START SUPPLIED MATERIAL

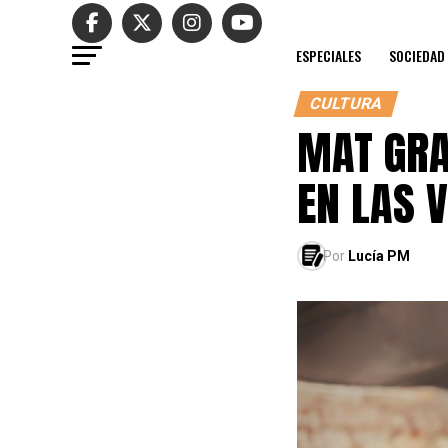
ESPECIALES
SOCIEDAD
CULTURA
MAT GRA
EN LAS 
Por
Lucía PM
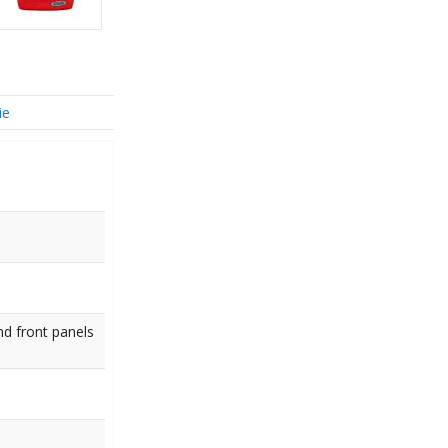
ie
d front panels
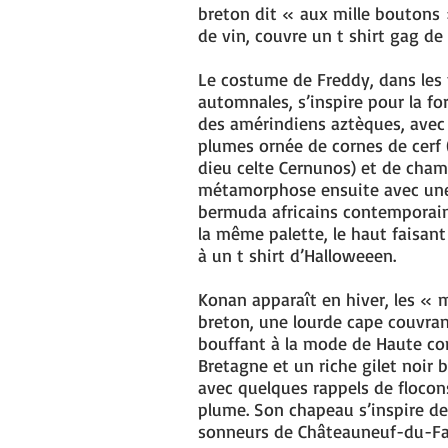
breton dit « aux mille boutons 
de vin, couvre un t shirt gag d
Le costume de Freddy, dans les 
automnales, s’inspire pour la fo
des amérindiens aztèques, avec 
plumes ornée de cornes de cerf
dieu celte Cernunos) et de cham
métamorphose ensuite avec une
bermuda africains contemporain
la même palette, le haut faisant 
à un t shirt d’Halloweeen.
Konan apparaît en hiver, les « 
breton, une lourde cape couvra
bouffant à la mode de Haute c
Bretagne et un riche gilet noir 
avec quelques rappels de flocon
plume. Son chapeau s’inspire d
sonneurs de Châteauneuf-du-Fa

END SUPPLIED MATERIAL

## YOUR GOAL
Copy, without any change, the run of lines from the one with "bermuda africains contemporain" through the end of the entries above.

## COMPLETED EXERCISE
bermuda africains contemporain
la même palette, le haut faisant 
à un t shirt d’Halloweeen.
Konan apparaît en hiver, les « 
breton, une lourde cape couvra
bouffant à la mode de Haute c
Bretagne et un riche gilet noir 
avec quelques rappels de flocon
plume. Son chapeau s’inspire d
sonneurs de Châteauneuf-du-Fa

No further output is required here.